→ **What to do**
Copy, from the entries below, each line where the word "крючок" can be found.

→ **Provided entries**
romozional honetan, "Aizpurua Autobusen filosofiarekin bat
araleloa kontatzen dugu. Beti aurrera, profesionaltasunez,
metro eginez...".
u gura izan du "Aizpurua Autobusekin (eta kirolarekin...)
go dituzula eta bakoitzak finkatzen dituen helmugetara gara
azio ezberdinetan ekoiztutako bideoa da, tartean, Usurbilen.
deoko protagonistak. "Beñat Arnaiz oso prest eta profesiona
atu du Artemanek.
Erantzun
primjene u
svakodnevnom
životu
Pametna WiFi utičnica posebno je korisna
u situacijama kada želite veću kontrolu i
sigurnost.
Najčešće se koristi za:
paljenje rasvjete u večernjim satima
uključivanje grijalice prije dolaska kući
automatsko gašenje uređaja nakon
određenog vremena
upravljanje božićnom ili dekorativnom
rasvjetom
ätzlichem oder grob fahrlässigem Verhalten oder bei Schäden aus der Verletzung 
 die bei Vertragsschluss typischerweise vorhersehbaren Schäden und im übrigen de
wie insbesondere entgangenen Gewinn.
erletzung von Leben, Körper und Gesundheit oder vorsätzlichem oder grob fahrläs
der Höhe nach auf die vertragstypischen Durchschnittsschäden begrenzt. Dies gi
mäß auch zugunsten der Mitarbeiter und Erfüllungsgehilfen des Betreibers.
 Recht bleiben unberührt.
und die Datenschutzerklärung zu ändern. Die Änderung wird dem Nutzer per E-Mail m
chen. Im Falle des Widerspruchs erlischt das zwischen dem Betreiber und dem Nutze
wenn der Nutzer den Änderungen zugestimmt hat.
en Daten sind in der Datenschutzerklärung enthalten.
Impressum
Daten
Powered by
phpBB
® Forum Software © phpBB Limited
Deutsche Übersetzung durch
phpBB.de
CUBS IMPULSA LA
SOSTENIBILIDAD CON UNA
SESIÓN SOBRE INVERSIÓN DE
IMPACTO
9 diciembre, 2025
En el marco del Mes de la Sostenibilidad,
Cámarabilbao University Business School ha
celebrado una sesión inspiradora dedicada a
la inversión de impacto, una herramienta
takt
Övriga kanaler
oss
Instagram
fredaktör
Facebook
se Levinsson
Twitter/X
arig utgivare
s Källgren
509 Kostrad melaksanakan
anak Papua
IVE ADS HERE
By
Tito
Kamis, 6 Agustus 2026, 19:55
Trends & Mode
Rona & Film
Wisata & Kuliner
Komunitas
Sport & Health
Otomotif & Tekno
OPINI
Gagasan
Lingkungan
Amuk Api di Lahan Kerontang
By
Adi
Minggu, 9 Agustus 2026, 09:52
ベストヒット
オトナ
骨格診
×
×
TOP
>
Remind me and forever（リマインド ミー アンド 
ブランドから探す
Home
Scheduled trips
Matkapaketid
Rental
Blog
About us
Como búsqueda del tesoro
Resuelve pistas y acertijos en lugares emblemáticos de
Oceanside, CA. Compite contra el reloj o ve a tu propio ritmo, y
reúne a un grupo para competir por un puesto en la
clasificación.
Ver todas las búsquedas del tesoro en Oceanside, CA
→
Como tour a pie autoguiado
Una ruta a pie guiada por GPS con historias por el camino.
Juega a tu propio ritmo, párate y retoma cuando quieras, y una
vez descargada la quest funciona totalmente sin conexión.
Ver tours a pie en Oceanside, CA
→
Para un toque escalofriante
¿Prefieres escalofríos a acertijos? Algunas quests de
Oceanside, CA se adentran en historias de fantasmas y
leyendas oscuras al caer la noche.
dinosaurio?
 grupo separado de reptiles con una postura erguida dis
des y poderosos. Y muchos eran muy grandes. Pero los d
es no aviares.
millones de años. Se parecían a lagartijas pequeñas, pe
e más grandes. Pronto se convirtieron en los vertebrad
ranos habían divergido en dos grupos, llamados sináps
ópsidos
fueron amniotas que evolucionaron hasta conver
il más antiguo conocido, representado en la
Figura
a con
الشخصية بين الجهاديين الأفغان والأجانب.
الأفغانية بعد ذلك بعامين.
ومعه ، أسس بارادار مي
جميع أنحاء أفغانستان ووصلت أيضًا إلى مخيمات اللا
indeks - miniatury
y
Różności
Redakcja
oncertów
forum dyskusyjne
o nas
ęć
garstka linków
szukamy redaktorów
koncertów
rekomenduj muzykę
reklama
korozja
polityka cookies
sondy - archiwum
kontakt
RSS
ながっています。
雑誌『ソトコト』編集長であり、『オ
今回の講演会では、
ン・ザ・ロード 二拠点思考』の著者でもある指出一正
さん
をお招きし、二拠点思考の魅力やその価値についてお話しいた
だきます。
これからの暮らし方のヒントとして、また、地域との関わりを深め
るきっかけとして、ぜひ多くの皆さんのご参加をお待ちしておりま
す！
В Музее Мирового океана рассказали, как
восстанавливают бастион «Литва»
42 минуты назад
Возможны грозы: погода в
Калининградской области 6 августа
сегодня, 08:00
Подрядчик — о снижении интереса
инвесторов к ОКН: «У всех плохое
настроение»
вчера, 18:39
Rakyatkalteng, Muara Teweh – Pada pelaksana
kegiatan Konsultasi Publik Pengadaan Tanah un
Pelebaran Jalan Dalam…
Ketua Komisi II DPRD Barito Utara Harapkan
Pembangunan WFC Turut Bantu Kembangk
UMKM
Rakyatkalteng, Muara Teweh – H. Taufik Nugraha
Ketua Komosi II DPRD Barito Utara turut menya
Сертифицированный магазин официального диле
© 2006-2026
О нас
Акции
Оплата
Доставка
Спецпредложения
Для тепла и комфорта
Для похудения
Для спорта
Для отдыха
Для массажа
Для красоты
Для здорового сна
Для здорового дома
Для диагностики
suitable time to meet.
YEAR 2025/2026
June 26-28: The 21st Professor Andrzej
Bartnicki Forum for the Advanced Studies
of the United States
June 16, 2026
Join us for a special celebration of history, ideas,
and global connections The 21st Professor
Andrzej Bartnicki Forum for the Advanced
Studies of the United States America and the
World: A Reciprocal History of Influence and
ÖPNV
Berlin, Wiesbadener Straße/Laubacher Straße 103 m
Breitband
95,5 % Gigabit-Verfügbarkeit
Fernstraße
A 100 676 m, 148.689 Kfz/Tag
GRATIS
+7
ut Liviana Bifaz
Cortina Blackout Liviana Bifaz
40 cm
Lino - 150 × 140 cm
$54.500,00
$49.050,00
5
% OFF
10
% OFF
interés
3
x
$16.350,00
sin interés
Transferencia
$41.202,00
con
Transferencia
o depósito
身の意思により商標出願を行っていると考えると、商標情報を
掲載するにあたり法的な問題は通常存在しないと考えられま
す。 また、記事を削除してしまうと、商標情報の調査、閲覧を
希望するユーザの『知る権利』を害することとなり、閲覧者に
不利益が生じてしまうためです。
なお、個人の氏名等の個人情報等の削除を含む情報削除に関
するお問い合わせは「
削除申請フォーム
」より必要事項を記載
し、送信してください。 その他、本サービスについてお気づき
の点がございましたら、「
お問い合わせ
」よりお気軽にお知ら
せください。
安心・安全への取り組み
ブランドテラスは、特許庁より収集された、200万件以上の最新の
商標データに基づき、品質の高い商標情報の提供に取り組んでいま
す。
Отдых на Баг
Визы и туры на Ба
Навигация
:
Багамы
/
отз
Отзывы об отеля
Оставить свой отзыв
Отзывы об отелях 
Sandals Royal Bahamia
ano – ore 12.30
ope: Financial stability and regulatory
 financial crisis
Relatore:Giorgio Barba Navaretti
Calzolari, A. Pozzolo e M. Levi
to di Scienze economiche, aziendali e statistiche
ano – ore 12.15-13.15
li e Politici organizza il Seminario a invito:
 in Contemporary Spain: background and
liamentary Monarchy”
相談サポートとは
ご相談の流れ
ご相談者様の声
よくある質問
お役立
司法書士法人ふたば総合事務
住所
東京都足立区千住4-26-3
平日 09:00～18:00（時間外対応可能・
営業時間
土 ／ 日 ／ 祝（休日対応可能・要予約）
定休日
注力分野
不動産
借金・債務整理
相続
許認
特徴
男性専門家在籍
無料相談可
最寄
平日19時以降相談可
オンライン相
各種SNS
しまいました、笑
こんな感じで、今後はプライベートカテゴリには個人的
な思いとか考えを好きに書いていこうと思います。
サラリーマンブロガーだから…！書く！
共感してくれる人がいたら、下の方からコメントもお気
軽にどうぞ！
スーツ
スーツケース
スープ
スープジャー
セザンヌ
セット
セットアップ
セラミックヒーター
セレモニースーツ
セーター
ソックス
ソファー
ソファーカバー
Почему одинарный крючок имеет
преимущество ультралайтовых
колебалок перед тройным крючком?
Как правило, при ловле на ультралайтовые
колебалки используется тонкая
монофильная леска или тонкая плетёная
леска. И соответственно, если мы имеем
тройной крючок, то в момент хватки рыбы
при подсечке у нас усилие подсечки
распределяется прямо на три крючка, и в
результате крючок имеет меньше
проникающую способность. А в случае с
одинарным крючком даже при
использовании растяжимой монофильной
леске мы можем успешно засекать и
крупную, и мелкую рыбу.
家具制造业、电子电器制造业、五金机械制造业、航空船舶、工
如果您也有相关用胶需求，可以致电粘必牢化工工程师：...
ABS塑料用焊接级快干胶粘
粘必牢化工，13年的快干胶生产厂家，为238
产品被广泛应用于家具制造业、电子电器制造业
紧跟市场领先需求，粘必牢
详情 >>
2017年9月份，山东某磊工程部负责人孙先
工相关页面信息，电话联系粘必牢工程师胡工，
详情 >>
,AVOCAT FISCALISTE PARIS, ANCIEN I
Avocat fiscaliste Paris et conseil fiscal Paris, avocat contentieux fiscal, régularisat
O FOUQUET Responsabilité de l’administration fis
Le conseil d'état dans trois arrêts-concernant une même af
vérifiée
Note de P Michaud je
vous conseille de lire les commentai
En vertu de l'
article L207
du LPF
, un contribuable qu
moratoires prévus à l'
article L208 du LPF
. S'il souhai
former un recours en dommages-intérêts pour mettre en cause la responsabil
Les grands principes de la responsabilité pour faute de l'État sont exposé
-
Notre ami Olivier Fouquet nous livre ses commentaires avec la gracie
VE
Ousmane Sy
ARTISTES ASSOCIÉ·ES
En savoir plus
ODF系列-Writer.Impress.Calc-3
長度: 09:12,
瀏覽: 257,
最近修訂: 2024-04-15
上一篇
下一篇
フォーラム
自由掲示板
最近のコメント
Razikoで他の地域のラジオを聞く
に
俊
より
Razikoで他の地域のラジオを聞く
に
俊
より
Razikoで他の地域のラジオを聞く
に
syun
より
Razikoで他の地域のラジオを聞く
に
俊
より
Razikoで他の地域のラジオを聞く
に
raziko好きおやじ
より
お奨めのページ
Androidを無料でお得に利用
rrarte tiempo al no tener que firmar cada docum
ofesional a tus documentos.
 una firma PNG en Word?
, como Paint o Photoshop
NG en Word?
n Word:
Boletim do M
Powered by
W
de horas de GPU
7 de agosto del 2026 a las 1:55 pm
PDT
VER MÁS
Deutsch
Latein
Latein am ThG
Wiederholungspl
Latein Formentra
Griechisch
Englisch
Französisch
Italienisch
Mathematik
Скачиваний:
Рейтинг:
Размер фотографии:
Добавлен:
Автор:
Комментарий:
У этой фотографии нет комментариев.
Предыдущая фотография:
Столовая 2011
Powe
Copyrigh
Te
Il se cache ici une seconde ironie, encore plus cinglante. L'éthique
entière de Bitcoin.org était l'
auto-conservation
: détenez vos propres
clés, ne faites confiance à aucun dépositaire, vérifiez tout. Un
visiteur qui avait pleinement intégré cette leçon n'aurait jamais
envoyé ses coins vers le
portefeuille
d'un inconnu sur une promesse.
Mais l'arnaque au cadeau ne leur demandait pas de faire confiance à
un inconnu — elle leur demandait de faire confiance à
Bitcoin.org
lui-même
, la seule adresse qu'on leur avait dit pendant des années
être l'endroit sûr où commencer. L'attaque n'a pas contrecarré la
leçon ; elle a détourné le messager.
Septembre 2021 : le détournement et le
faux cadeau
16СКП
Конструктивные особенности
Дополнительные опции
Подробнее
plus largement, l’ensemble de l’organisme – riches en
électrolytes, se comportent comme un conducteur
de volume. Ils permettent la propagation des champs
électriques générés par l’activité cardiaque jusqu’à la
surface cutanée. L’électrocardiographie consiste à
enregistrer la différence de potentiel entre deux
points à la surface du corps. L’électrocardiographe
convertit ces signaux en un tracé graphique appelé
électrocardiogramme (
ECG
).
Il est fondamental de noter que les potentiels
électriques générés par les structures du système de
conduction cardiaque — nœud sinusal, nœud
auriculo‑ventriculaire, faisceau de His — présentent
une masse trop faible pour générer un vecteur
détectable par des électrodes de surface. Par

→ **Result of the task**
Почему одинарный крючок имеет
тройной крючок, то в момент хватки рыбы
результате крючок имеет меньше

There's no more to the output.